An interesting phenomenon is observed for the sagittal plane. Proper contouring of the MCGR is not easily achievable due to the straight actuator segment [12, 30]. This has been attributed to the high risk of PJK after growing rod surgery [30, 43, 44]. The ability of the spine to compensate for sudden flattening of the sagittal alignment is highlighted by the early rebound in thoracic kyphosis and lumbar lordosis after rod implantation. Interestingly, we did not observe any cases with PJK even with the larger preoperative higher proximal junctional angles. There is recruitment of more cranial spinal segments to reproduce the thoracic kyphosis and is clearly represented by a rebound increase in proximal junctional angle as early as postoperative 6 months. There is also greater T1–T12 kyphotic change as compared to T4–T12. The inclusion of T1–4 in addition to the T4–T12 better incorporates the kyphotic changes occurring in the proximal thoracic spinal segments. In our series, the increase in kyphosis was only observed in the early postoperative follow-up and the overall kyphosis did not change thereafter. There is no further deterioration in the proximal junctional angle after the early change. This may be a reason why we did not observe PJK in our series as compared to previous reports (~ 40%) [15, 43].

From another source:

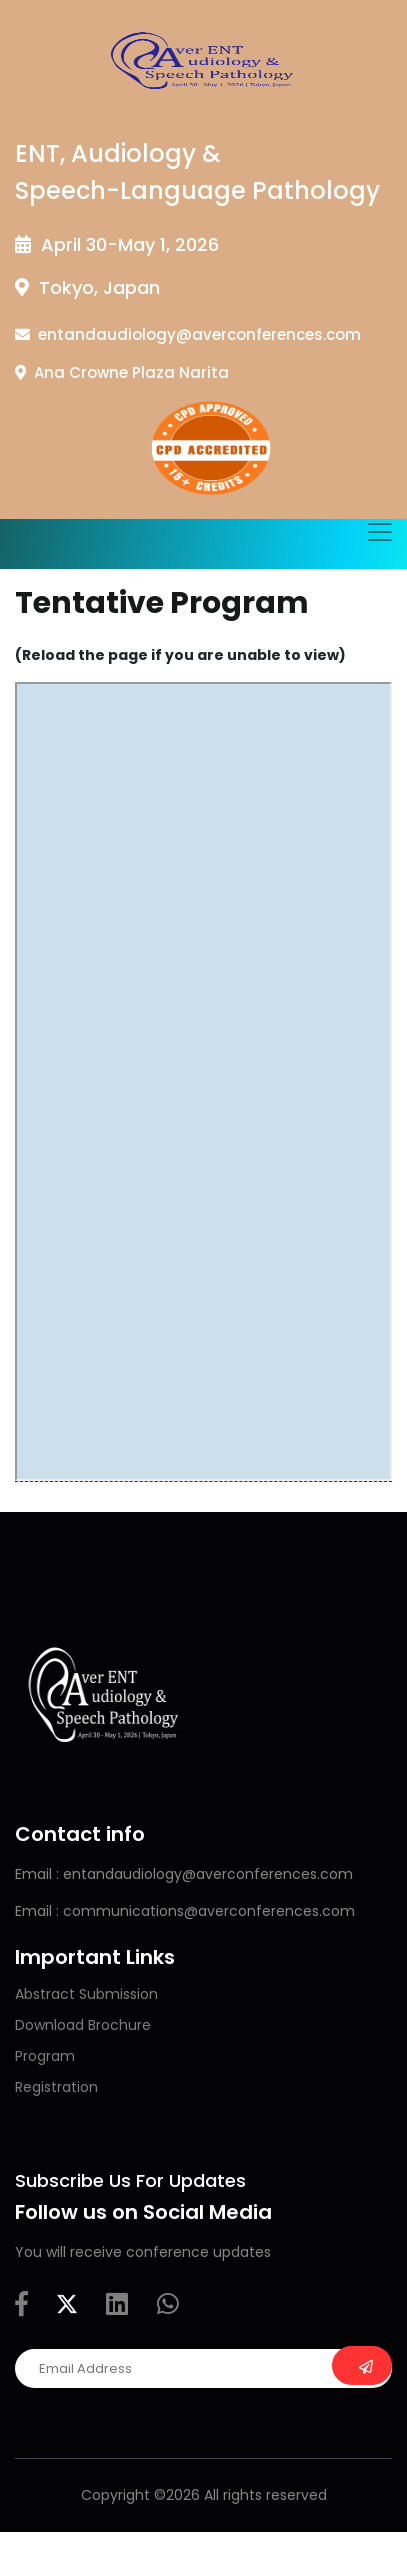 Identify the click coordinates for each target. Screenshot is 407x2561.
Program (45, 2056)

There are several limitations to this study that must be discussed. Firstly, we report the results of a small number of patients with variable ages at rod implantation. The lack of significance reported by the correlation analyses may be related to these limitations. However, it may also represent the variations in 3D curve types that have been reported [39]. For example, not all scoliosis curves are hypokyphotic and as correlation analyses are uni-directional, this tool may not be most representative of interactions between coronal, sagittal and axial planes. Nevertheless, our results will need to be validated in a larger study. For the purposes of this study, despite the presence of implants superimposing onto the vertebral bodies, measurements using the EOS® are still possible for postoperative images with reproducible data [34]. However, in one study investigating 3D reconstructions of the spine with posterior instrumentation in situ, the reported precision may vary from 2.8° to 10° for Cobb angles and 6.8° to 10.4° for apical vertebral rotation calculations. At present, we unfortunately have no other more accurate 3D assessment available for children which also avoids the high radiation exposure associated with CT.

This is the first study to assess 3D changes in scoliosis correction with MCGR distractions. The corrections in rotational deformity are seen only with initial rod implantation and no significant changes are observed with distractions thereafter. Hence, the MCGR is successful in controlling the deformity and prevents its progression in the coronal, sagittal and axial planes. Understanding 3D changes in the deformity is important as it provides insight into how growth-sparing distraction devices can be tailored towards different patients with variable curve types. Further study can examine whether transverse plane growth deviates with MCGR treatment and whether this influences the correction outcomes achieved at final fusion surgery, as well as correlation with respiratory function.

Key points

  • The rotational correction is greatest with the initial magnetically controlled growing rod implantation and is stable thereafter with distractions.

  • Patients with higher preoperative proximal junctional angles had flattening of the sagittal alignment with rod implantation followed by early rebound.

  • No significant changes in coronal, sagittal or axial plane deformities occur with distractions up to 4-year follow-up.